[Start of section]
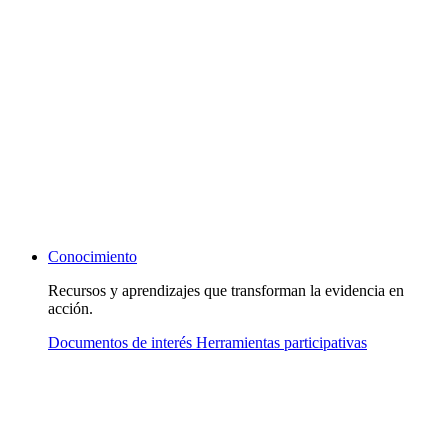
Conocimiento
Recursos y aprendizajes que transforman la evidencia en
acción.
Documentos de interés
Herramientas participativas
[End of section]
What needs to be done - The preceding entries should be duplicated word for word; no picture belongs in the copy.

Response box -
Conocimiento
Recursos y aprendizajes que transforman la evidencia en
acción.
Documentos de interés
Herramientas participativas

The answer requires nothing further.